Researchers soon learned that the code making up the malware—whether by design or accident—prevented the locked files from being decrypted. They also learned that one of the key methods of infection was through updates to accounting software called MeDoc, which is widely used by companies based in and doing business in Ukraine, and by Ukrainians to pay their taxes.
Those factors, along with the fact that Russia has been consistently pounding the Ukraine with attacks—cyber and otherwise—led some researchers to believe that the attack was not just a run-of-the-mill ransomware episode, but rather a state-sponsored cyberattack. Bolstering that view is the fact that on the morning of the cyberattack, a Ukrainian military intelligence officer was murdered in a car bombing in Kiev. The attack also began just before the nation celebrated the anniversary of the ratification, in 1996, of its first constitution after independence from the Soviet Union.

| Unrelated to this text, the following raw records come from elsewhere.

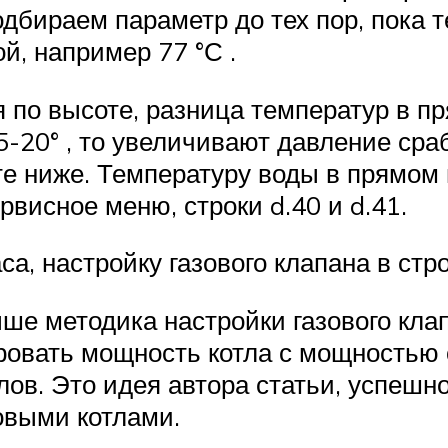
подбираем параметр до тех пор, пока 
й, например 77 °С .
 по высоте, разница температур в пр
-20° , то увеличивают давление сра
те ниже. Температуру воды в прямом
рвисное меню, строки d.40 и d.41.
са, настройку газового клапана в стр
ше методика настройки газового клап
овать мощность котла с мощностью о
лов. Это идея автора статьи, успешн
овыми котлами.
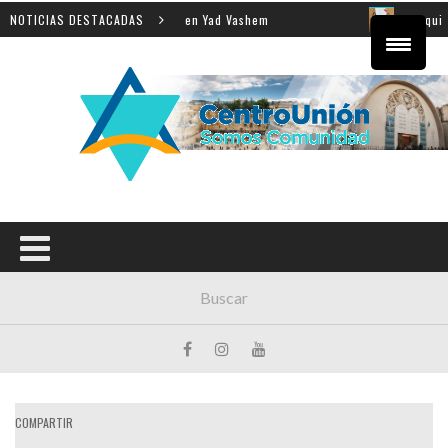
a enseñanza de la Shoá en Yad Vashem
NOTICIAS DESTACADAS
El equipo direct
COMPARTIR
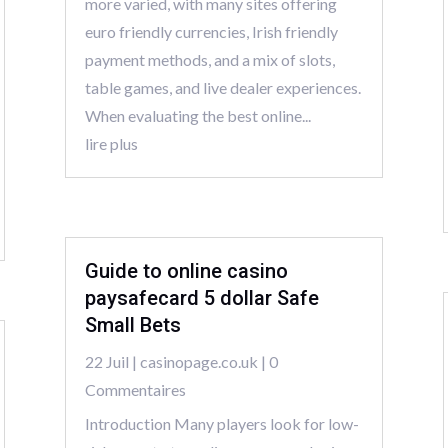
more varied, with many sites offering
euro friendly currencies, Irish friendly
payment methods, and a mix of slots,
table games, and live dealer experiences.
When evaluating the best online...
lire plus
Guide to online casino
paysafecard 5 dollar Safe
Small Bets
22 Juil
|
casinopage.co.uk
| 0
Commentaires
Introduction Many players look for low-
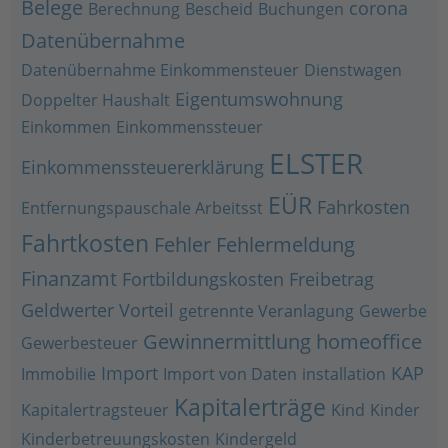
Belege
corona
Berechnung
Bescheid
Buchungen
Datenübernahme
Datenübernahme Einkommensteuer
Dienstwagen
Eigentumswohnung
Doppelter Haushalt
Einkommen
Einkommenssteuer
ELSTER
Einkommenssteuererklärung
EÜR
Fahrkosten
Entfernungspauschale Arbeitsst
Fahrtkosten
Fehler
Fehlermeldung
Finanzamt
Fortbildungskosten
Freibetrag
Geldwerter Vorteil
getrennte Veranlagung
Gewerbe
Gewinnermittlung
homeoffice
Gewerbesteuer
Import
KAP
Immobilie
Import von Daten
installation
Kapitalerträge
Kapitalertragsteuer
Kind
Kinder
Kinderbetreuungskosten
Kindergeld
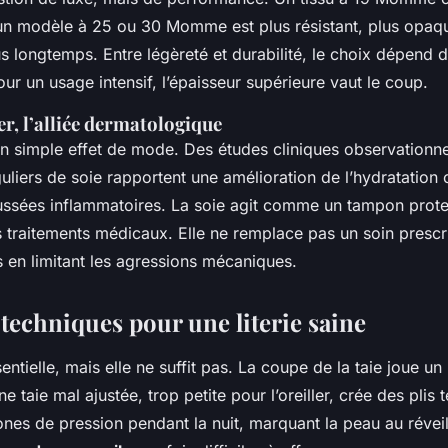
un modèle à 25 ou 30 Momme est plus résistant, plus opaqu
us longtemps. Entre légèreté et durabilité, le choix dépend 
ur un usage intensif, l’épaisseur supérieure vaut le coup.
er, l’alliée dermatologique
d’un simple effet de mode. Des études cliniques observationn
éguliers de soie rapportent une amélioration de l’hydratation
ussées inflammatoires. La soie agit comme un tampon prote
s traitements médicaux. Elle ne remplace pas un soin prescri
s en limitant les agressions mécaniques.
 techniques pour une literie saine
entielle, mais elle ne suffit pas. La coupe de la taie joue un
e taie mal ajustée, trop petite pour l’oreiller, crée des plis 
nes de pression pendant la nuit, marquant la peau au réveil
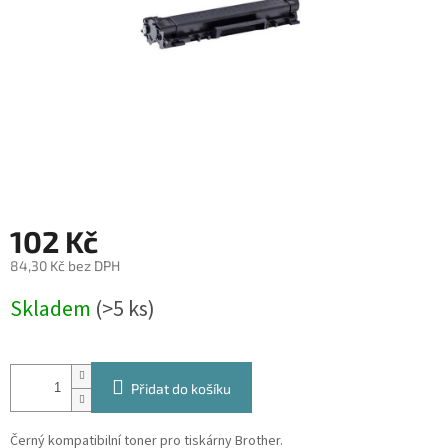
102 Kč
84,30 Kč bez DPH
Měrná
Skladem
(>5 ks)
cena:
Přidat do košíku
Černý kompatibilní toner pro tiskárny Brother.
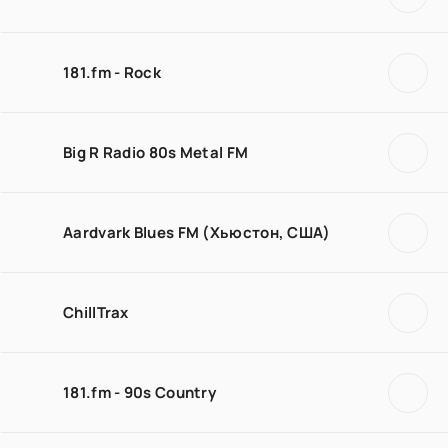
181.fm - Rock
Big R Radio 80s Metal FM
Aardvark Blues FM (Хьюстон, США)
ChillTrax
181.fm - 90s Country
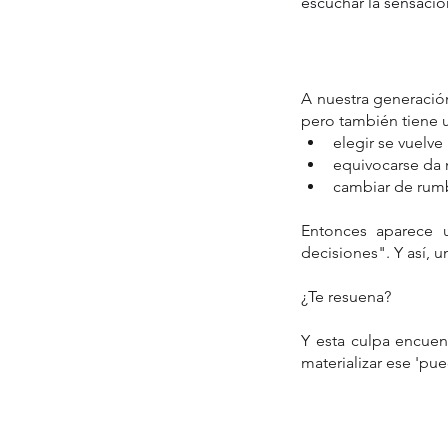
escuchar la sensaci
A nuestra generación
pero también tiene
elegir se vuelve
equivocarse da
cambiar de rumb
Entonces aparece u
decisiones". Y así, 
¿Te resuena?
Y esta culpa encuen
materializar ese 'pue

“I think this was directed at us,” Roman Boyarchuk, the head of the Center for Cyber Protection in Ukraine’s State Service for Special Communications and Information Protection, told Wired magazine. “This is definitely not criminal. It is more likely state-sponsored.” As for the theory that Russia is behind the attacks, Boyarchuk told Wired that “it’s difficult to imagine anyone else would want to do this.”

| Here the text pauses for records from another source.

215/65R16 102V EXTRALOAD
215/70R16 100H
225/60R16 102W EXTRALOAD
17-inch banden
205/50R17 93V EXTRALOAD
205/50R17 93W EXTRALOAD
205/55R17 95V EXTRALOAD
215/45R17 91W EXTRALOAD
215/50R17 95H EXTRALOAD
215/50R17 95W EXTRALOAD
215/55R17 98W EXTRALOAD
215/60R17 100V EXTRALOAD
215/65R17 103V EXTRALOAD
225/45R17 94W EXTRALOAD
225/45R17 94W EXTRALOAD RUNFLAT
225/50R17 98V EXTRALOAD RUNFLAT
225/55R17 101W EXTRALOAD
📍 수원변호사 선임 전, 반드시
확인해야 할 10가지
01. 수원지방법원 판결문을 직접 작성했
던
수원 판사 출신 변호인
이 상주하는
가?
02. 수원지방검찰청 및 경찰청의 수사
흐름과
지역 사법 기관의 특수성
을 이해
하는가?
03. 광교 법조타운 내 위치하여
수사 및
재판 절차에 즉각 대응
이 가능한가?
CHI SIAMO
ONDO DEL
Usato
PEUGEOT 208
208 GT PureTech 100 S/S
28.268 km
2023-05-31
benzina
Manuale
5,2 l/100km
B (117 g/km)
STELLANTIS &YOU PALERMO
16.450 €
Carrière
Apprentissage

It’s unclear whether Trump will address the episode or the broader issue of Russian cyber activity when he meets with Russian President Vladimir Putin at the G20 summit in Hamburg, Germany, at the end of next week. National Security Adviser H.R. McMaster told reporters Thursday that Trump has “no specific agenda” going into the summit, but that the president had tasked his staff with coming up with plans to confront “Russia’s destabilizing behavior,” including cyber threats or “political subversion” in the United States or Europe.
Sulmeyer points out that latest meeting of the United Nations Group of Governmental Experts, which was working to come to a set of international cyberspace norms, fell apart without an agreement last week. “You start to wonder, in a situation [like this], what should be the rules of the road,” he says. “And is there any prospects for the international community to ever agree on any?”